All survey records were subjected to computer edits throughout the course of the interview. The CATI system principally edited the flow of the questionnaire and identified out of range values. As a result, such problems were immediately resolved with the respondent. If the interviewer was unable to correctly resolve the detected errors, the interviewer bypassed the edit and forwarded the data to head office for resolution. All interviewer comments were reviewed and taken into account by head office editing.
Head office performed the same checks as the CATI system as well as the more detailed edits discussed previously.
Due to the nature of the survey, imputation was not appropriate for most items so missing data were coded as 'Not stated'. However, non-response was not permitted for those items required for weighting. Values were imputed in the rare cases where the sex of the respondent was missing for example.
When a probability sample is used, as was the case for the General Social Survey (GSS), the principle behind estimation is that each person selected in the sample represents (in addition to himself/herself) several other persons not in the sample. For example, in a simple random sample of 2% of the population, each person in the sample represents 50 persons in the population (himself/herself and 49 others). The number of persons represented by a given respondent is usually known as the weight or weighting factor.
The 2013 GSS - Social Identity was a survey of individuals and the analytic files contain questionnaire responses and associated information from 27,695 respondents.

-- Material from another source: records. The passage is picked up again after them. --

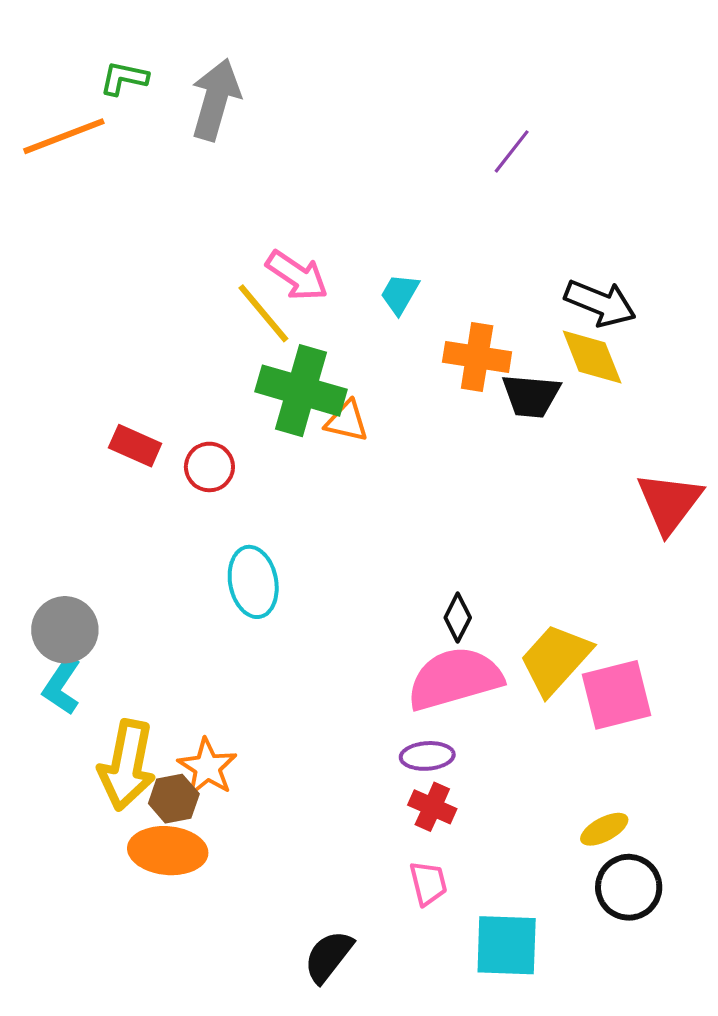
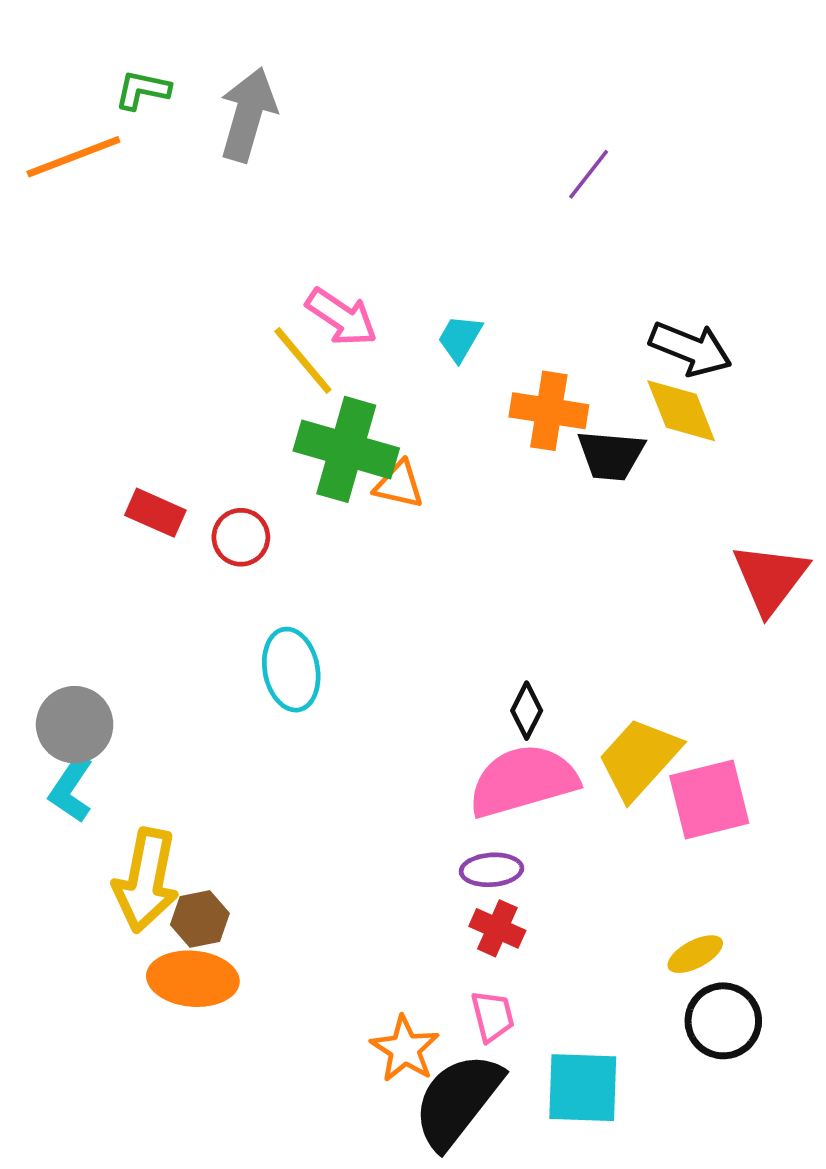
orange star: (207, 767) -> (405, 1049), moved
black semicircle: (328, 956) -> (457, 1100), moved, size x1.6

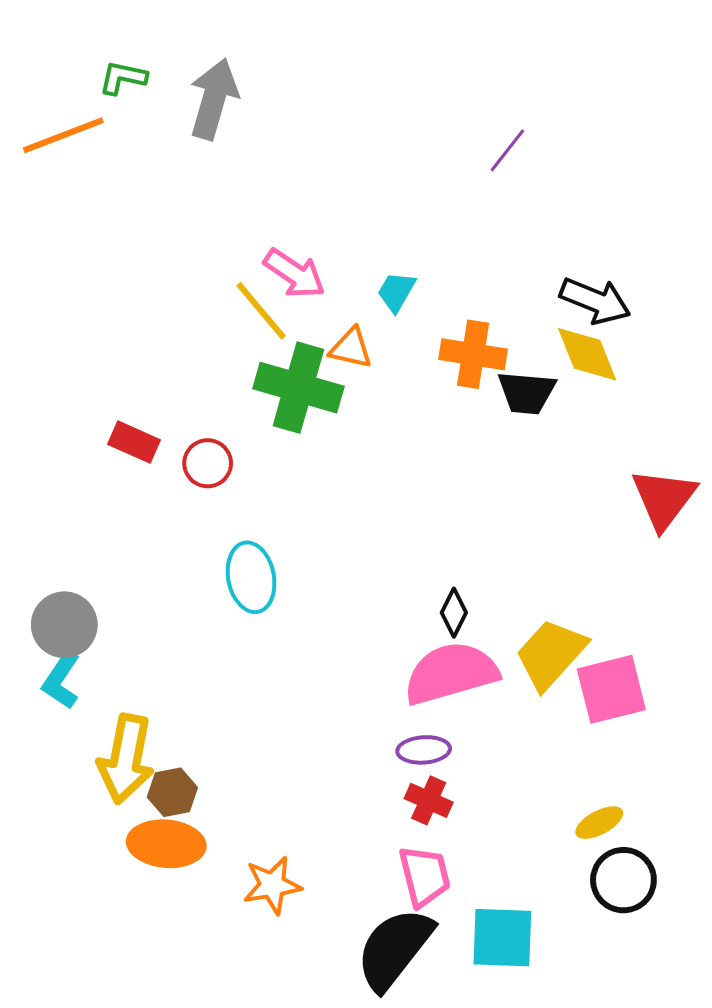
orange triangle: (399, 485) -> (351, 348), moved
pink trapezoid: (493, 1016) -> (425, 876), size x1.4
orange star: (405, 1049) -> (272, 885), moved, turned 30

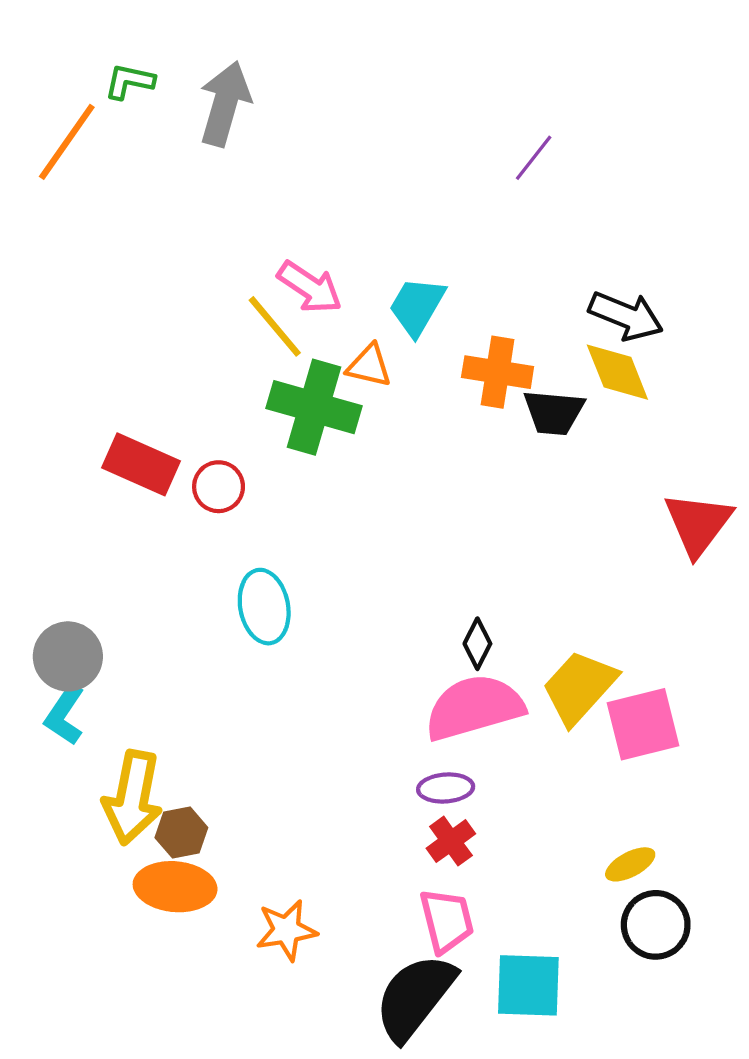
orange line: (63, 135) -> (67, 142), turned -34
cyan trapezoid: (396, 292) -> (417, 306), size x1.4
red rectangle: (134, 442) -> (141, 464), size x1.4
red cross: (429, 800) -> (451, 841), turned 30

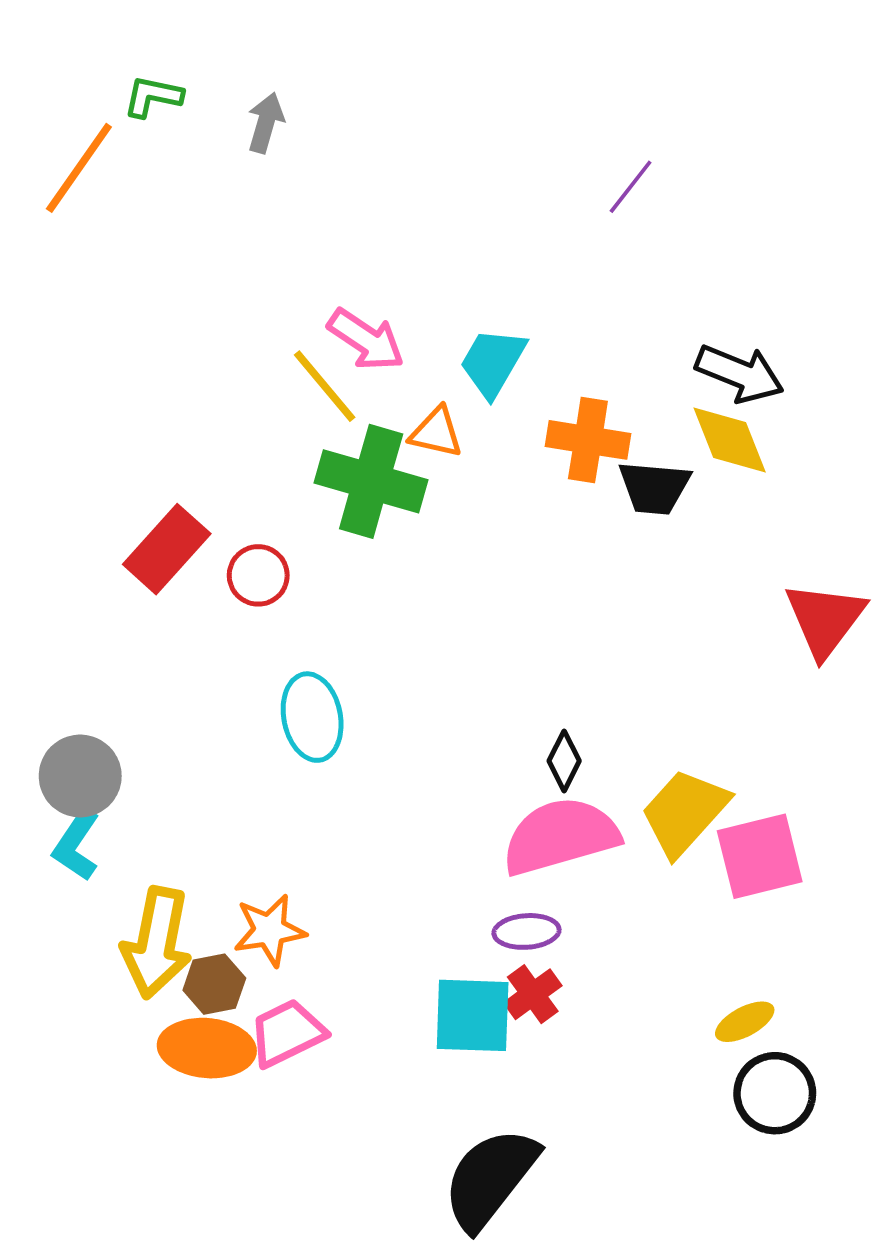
gray arrow: (225, 104) -> (266, 123), size x0.6
red rectangle: (141, 464) -> (167, 549), turned -72
pink trapezoid: (447, 921) -> (287, 1033), moved, turned -102
orange star: (286, 930) -> (269, 930), moved
cyan square: (528, 985) -> (473, 1015), moved

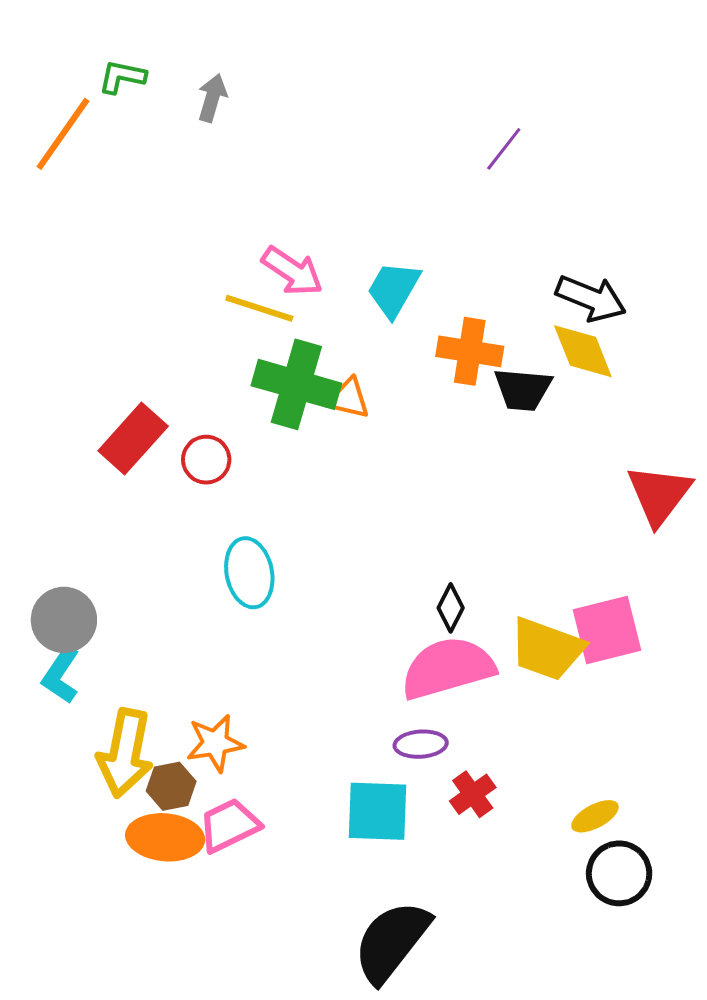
yellow line: (325, 386) -> (259, 308), turned -32
orange triangle: (436, 432) -> (348, 398), moved
yellow trapezoid: (684, 812) -> (547, 649), turned -112
pink square: (760, 856) -> (607, 630), moved
red cross: (533, 994) -> (473, 794), moved

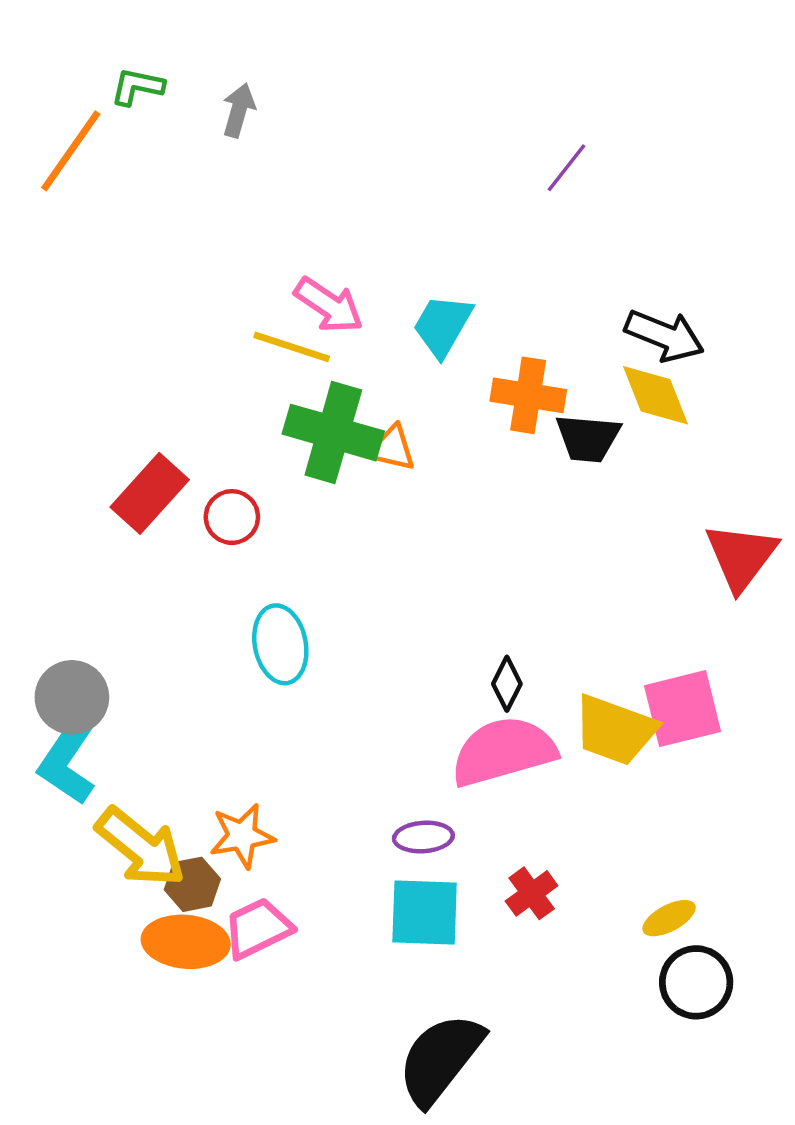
cyan L-shape: (61, 675) -> (69, 759), size x1.4
purple ellipse: (421, 744) -> (423, 837), moved
yellow arrow: (125, 753) -> (141, 847), turned -62

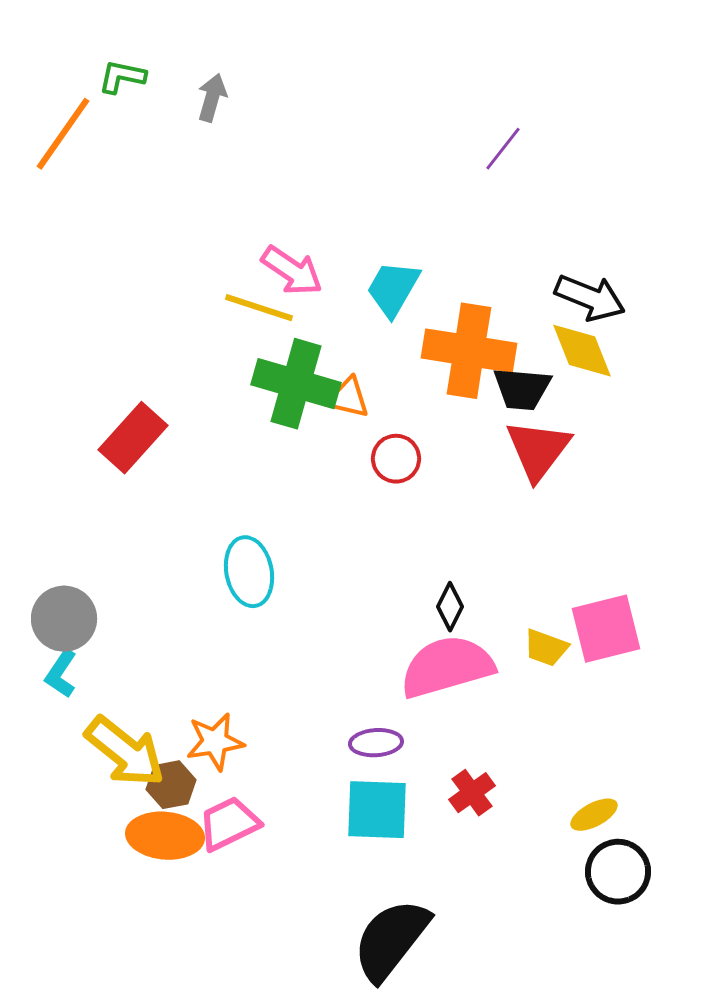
orange cross: (528, 395) -> (469, 351), size x1.4
red circle: (232, 517) -> (396, 459), moved
red triangle: (741, 556) -> (538, 450), moved
yellow trapezoid: (615, 730) -> (546, 648), size x0.6
cyan L-shape: (69, 759) -> (61, 674), size x0.6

A weighting factor is available on the microdata file:
WGHT_PER: This is the basic weighting factor for analysis at the person level, i.e. to calculate estimates of the number of persons (non-institutionalized and aged 15 or over) having one or several given characteristics.

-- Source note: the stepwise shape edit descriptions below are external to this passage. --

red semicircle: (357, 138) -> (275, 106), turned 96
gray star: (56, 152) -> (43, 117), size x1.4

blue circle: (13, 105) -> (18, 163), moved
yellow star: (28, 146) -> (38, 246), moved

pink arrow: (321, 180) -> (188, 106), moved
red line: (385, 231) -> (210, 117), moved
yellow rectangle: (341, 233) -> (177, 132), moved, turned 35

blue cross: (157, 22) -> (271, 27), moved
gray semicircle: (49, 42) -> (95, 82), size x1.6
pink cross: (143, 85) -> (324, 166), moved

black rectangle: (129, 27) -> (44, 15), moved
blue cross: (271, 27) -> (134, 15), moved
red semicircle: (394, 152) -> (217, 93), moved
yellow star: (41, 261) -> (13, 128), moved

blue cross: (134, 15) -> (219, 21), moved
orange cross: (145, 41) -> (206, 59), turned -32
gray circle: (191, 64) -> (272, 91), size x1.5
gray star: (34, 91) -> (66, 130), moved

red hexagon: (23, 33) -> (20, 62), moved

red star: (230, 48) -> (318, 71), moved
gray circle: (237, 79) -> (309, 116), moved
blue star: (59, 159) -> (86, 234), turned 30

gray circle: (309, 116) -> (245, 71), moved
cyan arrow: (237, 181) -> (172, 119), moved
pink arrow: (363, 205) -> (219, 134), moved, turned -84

In addition to the estimation weights, bootstrap weights have been created for the purpose of design-based variance estimation.

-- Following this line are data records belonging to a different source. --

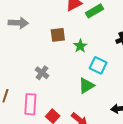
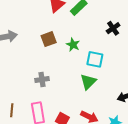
gray cross: (42, 73) -> (42, 80), turned -32

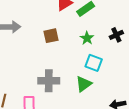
green star: (73, 45) -> (87, 38), moved
gray cross: (42, 80) -> (49, 81), moved, size x1.5

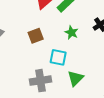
cyan square: (94, 63) -> (58, 57), moved

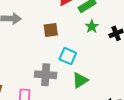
green star: (71, 32) -> (92, 26), moved

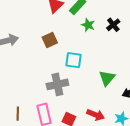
green triangle: (80, 80) -> (107, 78), moved

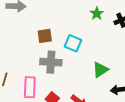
brown square: (50, 40) -> (45, 36), moved

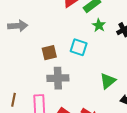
cyan square: (73, 43) -> (79, 47), moved

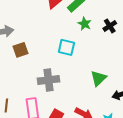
brown square: (49, 53) -> (20, 50), moved

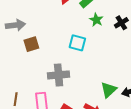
green triangle: (98, 78) -> (109, 90), moved

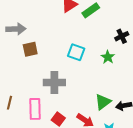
green star: (96, 20) -> (108, 57), moved

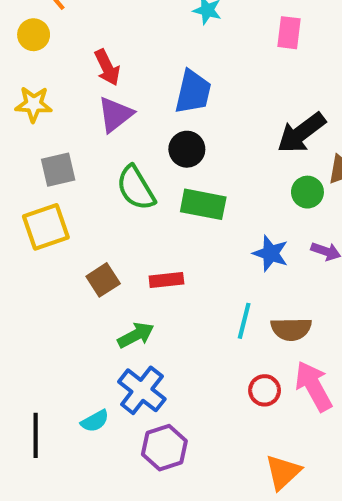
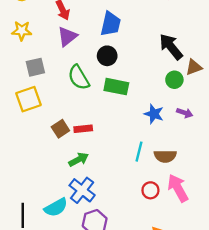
black arrow: (301, 133) -> (171, 47), turned 88
red rectangle: (166, 280) -> (83, 129), moved
cyan semicircle: (95, 421) -> (56, 207), size x1.5

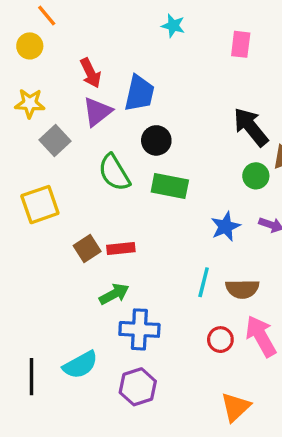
blue trapezoid: (111, 24) -> (139, 93), moved
gray square: (35, 67) -> (55, 140), moved, turned -30
blue star: (154, 114) -> (225, 226), turned 30
blue cross: (82, 190) -> (139, 329), moved, turned -35

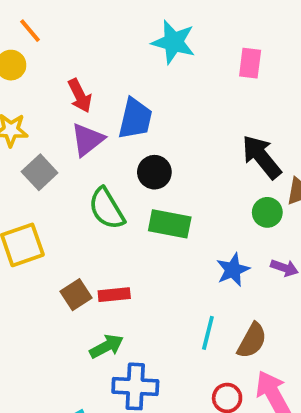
cyan star: (173, 26) -> (174, 42), size x1.6
brown semicircle: (242, 289) -> (252, 341), turned -60

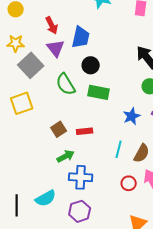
purple triangle: (87, 140) -> (56, 48), turned -30
gray square: (40, 172) -> (31, 65), size x1.4
brown square: (76, 295) -> (59, 129), moved
red rectangle: (114, 295) -> (85, 131), moved

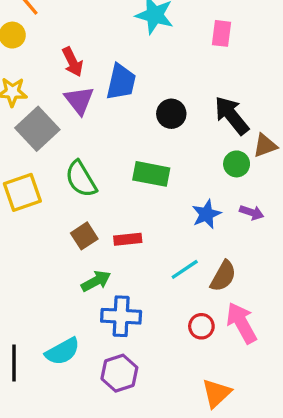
black circle: (91, 65) -> (171, 114), moved
green semicircle: (66, 84) -> (81, 179), moved
cyan line: (119, 149) -> (185, 269), turned 42

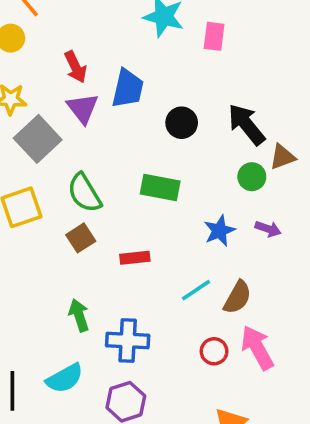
pink rectangle: (221, 33) -> (214, 36), moved
brown square: (84, 236) -> (81, 238), moved
green arrow: (96, 281) -> (79, 315), moved, turned -80

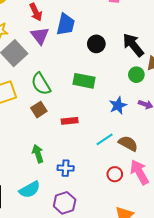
brown semicircle: (237, 297) -> (128, 143), turned -90
blue cross: (128, 340) -> (66, 168), size x0.7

Quality assurance measures were implemented at every collection and processing step, such as recruitment of qualified interviewers, training provided to interviewers for specific survey concepts and procedures, observations of interviews to correct questionnaire design problems and instruction misinterpretations, procedures to ensure that data captures are minimized and edit quality checks to verify the processing logics. Data are verified to ensure internal consistency and they are also compared to previous survey results to ensure historical continuity. Estimates were compared to previous survey iterations to evaluate the coherence and overall reasonableness of trends.
Statistics Canada is prohibited by law from releasing any information it collects that could identify any person, business, or organization, unless consent has been given by the respondent or as permitted by the Statistics Act. Various confidentiality rules are applied to all data that are released or published to prevent the publication or disclosure of any information deemed confidential. If necessary, data are suppressed to prevent direct or residual disclosure of identifiable data.
Revisions and seasonal adjustment
This methodology does not apply to this survey.
The methodology of this survey has been designed to limit the number of errors and to reduce their potential effects. However, the results of the survey remain subject to both sampling and non-sampling error.
As the data are based on a sample of persons, they are subject to sampling error. That is, estimates based on a sample will vary from sample to sample, and typically they will be different from the results that would have been obtained from a complete census. More precise estimates of the sampling variability of estimates can be produced with the bootstrap method using bootstrap weights that have been created for this survey. The bootstrap method was used to estimate the sampling variability for all of the estimates produced based on the data from the 2013 General Social Survey - Social Identity. Estimates with high sampling variability are indicated in this publication and all of the highlighted differences between subgroups of the population are significant at the 5% level.